Moving to unspecced territory, I urge you to check out Mixbox by Šárka Sochorová and Ondřej Jamriška. It aims to replicate how physical pigments blend, to frankly gorgeous effect. The library is licensed under CC BY-NC 4.0, and there's also a paper to dig into the math (via Nathan Manceaux-Panot).

The ElementInternals interface letting custom HTML elements participate in forms like regular inputs is also included in Safari TP 162, which means it will soon be available across major browser engines. WebKit's Ryosuke Niwa blogged some details on how that works.

Articles

Accessibility

In Your Accessibility Claims Are Wrong, Unless…, Adrian Roselli offers some approaches you can and should take before you set expectations about the accessibility of your thing — code or article or talk or whatever including comprehensive instructions on walking the walk before talking the talk.

Eric Eggert enumerates the various pieces that underlie accessible web experiences and the complexity to which their interplay gives rise. It concludes with an ask to fix web accessibility systematically: To make it easier to use, we have to bring accessibility back and modernize existing basic standards. It will simplify documentation, improve reliability, make errors easier to detect.
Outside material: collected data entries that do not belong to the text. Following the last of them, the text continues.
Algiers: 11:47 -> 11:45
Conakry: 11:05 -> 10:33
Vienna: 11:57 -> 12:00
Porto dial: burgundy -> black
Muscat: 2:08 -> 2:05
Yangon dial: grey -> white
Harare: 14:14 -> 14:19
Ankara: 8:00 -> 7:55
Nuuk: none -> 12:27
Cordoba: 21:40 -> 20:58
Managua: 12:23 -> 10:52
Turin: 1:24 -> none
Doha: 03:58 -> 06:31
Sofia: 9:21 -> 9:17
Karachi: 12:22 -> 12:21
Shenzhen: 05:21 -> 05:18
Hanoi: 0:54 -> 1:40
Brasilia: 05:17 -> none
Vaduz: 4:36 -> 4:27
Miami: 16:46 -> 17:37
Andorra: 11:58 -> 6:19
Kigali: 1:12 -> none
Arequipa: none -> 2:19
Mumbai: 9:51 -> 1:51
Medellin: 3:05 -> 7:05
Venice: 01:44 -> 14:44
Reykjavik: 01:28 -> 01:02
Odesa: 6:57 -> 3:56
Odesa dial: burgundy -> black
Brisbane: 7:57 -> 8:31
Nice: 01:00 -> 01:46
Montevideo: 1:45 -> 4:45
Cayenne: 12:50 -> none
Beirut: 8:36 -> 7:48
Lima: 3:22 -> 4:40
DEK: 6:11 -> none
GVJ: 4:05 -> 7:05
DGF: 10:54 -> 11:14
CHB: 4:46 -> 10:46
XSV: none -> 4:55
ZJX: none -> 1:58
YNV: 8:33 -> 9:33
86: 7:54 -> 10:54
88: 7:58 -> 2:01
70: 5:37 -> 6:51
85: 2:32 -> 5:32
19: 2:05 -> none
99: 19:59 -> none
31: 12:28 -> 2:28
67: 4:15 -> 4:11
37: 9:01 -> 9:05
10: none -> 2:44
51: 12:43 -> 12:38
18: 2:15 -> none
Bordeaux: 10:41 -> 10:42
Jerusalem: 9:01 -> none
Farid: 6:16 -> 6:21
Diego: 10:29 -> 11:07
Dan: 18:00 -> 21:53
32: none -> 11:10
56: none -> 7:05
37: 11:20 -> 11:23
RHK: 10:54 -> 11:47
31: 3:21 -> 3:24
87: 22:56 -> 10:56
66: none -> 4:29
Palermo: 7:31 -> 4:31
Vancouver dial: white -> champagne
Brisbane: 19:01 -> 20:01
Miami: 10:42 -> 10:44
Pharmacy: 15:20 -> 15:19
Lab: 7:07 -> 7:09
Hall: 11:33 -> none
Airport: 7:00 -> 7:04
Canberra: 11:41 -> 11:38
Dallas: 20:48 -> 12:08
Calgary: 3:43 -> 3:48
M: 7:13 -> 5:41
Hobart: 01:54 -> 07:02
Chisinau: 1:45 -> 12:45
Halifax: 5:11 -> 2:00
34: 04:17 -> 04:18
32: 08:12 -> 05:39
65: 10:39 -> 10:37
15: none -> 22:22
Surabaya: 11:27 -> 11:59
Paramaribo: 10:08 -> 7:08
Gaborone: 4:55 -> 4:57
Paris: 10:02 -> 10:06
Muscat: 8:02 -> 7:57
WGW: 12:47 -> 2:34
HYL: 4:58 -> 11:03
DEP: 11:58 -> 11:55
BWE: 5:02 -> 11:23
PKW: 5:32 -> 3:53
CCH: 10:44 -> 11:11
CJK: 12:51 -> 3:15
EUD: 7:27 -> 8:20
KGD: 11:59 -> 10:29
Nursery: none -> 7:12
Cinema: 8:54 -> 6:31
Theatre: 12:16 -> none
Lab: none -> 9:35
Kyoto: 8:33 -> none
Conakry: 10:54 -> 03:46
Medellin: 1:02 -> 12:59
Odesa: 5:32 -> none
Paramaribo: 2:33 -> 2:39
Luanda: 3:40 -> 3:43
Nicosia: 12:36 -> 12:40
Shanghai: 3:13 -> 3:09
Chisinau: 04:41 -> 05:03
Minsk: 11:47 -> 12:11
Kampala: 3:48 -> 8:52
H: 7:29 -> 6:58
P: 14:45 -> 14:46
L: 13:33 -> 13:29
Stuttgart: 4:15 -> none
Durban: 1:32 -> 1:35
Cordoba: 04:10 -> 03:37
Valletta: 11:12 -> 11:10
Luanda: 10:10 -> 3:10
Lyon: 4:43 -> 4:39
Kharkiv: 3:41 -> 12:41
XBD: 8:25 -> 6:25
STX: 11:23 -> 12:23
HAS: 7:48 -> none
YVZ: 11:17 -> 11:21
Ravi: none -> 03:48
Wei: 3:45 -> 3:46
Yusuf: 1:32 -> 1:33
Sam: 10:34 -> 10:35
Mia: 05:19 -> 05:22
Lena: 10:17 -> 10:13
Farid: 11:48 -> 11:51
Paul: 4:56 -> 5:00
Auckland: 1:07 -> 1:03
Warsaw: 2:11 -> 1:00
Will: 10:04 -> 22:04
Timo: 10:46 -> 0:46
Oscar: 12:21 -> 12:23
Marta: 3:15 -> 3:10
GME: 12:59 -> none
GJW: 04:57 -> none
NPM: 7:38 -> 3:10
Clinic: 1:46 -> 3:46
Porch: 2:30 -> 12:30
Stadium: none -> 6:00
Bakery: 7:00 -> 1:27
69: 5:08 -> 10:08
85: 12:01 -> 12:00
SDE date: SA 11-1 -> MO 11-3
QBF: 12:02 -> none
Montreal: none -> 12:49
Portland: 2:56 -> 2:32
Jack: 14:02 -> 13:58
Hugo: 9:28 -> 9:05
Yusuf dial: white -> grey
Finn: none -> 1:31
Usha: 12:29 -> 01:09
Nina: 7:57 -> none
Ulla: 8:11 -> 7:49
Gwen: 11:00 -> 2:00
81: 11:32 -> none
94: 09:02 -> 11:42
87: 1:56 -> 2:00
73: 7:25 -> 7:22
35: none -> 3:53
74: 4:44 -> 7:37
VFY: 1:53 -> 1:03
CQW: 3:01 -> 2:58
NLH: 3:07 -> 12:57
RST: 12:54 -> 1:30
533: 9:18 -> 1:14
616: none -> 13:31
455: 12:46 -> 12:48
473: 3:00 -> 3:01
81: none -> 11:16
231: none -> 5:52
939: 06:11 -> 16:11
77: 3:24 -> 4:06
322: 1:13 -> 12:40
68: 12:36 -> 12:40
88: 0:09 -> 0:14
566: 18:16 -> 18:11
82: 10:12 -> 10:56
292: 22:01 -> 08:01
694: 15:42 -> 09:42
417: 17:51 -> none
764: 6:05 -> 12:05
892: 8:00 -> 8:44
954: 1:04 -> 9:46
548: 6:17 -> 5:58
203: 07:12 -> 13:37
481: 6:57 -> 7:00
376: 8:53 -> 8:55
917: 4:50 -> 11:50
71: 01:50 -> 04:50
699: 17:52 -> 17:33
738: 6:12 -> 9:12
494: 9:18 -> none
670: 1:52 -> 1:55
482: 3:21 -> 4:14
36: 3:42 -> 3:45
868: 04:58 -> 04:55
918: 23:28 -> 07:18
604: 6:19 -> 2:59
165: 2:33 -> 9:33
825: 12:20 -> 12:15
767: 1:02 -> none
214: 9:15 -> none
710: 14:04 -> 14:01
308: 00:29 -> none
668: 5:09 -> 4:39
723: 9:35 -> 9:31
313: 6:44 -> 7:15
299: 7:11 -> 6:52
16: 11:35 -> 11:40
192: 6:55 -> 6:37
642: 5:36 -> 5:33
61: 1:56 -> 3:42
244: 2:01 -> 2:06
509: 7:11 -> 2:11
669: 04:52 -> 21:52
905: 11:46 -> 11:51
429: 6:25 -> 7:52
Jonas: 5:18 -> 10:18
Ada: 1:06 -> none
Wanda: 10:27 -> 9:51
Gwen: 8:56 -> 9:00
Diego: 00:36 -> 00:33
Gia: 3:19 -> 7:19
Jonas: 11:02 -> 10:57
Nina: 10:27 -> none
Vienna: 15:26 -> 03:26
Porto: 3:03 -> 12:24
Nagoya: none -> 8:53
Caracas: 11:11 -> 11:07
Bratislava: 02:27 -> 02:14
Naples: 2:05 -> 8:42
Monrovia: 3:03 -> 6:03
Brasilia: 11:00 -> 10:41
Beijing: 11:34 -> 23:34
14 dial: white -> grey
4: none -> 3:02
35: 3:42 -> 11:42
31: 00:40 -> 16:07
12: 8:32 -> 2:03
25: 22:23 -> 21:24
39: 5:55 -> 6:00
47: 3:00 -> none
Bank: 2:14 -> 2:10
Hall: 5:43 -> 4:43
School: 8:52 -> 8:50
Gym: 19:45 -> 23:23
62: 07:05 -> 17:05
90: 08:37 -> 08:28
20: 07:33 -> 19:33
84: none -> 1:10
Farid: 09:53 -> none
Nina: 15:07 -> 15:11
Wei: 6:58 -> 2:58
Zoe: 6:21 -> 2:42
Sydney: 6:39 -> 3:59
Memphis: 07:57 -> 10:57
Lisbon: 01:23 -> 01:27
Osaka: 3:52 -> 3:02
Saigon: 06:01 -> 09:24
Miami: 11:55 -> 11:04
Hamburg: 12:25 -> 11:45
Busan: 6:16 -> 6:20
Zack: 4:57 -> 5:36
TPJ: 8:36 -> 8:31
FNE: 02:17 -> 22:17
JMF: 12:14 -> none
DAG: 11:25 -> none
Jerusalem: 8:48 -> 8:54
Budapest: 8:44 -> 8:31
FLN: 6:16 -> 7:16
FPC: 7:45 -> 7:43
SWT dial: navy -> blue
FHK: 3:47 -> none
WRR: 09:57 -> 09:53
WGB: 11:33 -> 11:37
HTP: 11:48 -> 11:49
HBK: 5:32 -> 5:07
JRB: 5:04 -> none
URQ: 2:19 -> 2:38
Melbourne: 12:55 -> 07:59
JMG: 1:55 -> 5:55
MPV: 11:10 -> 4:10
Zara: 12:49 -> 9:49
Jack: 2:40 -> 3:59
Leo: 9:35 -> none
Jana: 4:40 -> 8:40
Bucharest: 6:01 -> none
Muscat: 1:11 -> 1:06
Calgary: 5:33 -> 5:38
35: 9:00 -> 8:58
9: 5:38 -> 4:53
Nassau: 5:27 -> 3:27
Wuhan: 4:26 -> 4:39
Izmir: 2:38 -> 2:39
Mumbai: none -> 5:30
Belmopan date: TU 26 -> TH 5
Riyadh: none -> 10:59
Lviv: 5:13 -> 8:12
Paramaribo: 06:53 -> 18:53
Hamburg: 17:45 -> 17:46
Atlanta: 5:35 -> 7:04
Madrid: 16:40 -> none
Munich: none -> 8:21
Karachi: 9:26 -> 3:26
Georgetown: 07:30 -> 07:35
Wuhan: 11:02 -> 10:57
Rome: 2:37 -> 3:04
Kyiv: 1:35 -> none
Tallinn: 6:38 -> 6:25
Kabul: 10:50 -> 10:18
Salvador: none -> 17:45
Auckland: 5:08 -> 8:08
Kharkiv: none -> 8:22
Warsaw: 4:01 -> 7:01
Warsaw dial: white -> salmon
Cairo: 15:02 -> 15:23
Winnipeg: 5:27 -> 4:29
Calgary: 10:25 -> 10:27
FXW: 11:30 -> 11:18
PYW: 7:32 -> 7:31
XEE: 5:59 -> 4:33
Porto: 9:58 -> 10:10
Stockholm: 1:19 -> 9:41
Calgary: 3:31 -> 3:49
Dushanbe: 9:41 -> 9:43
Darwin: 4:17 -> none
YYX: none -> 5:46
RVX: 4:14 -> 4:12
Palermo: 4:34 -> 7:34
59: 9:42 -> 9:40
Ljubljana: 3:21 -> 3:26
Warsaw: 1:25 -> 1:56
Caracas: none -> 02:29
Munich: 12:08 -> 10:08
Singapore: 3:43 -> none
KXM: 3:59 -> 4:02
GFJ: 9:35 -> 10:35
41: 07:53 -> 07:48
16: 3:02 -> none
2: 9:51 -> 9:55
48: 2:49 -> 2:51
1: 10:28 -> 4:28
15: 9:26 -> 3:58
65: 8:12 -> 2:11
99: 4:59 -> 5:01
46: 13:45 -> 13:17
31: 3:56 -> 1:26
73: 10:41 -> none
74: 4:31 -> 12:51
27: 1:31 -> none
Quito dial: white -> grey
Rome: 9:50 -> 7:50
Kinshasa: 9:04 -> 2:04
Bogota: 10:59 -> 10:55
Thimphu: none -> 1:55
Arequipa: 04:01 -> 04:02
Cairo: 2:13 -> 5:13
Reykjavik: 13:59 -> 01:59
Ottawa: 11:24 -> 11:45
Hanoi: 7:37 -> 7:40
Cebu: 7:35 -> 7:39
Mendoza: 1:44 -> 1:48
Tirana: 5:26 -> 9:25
And it will help to make accessibility easier to teach.

By the same author, a ranking of the new WCAG 2.2 features.

Web platform

In general, I strive to be precise with the language I use to describe web platform features. Karl Dubost's "Thousand" Values of CSS guide to the various kinds of CSS values — specified, computed, used, and more — is a helpful reference (via Chris Coyier).

Paul Kinlan on what it would take to make a website truly local-only: You would need to provide some guarantees that data couldn't be exfiltrated out of the browser. I like the idea of using CSP headers for extra assurance.

Performance

In The Market for Lemons, Alex Russell reflects on the decade lost to collectively chasing increasingly overwrought JavaScript-driven solutions for websites better served by simpler technology, as it happens to be the case for most websites. Beyond what is appropriate for a certain type of website, Alex also argues for the need to match complexity to the team's ability to keep it in check.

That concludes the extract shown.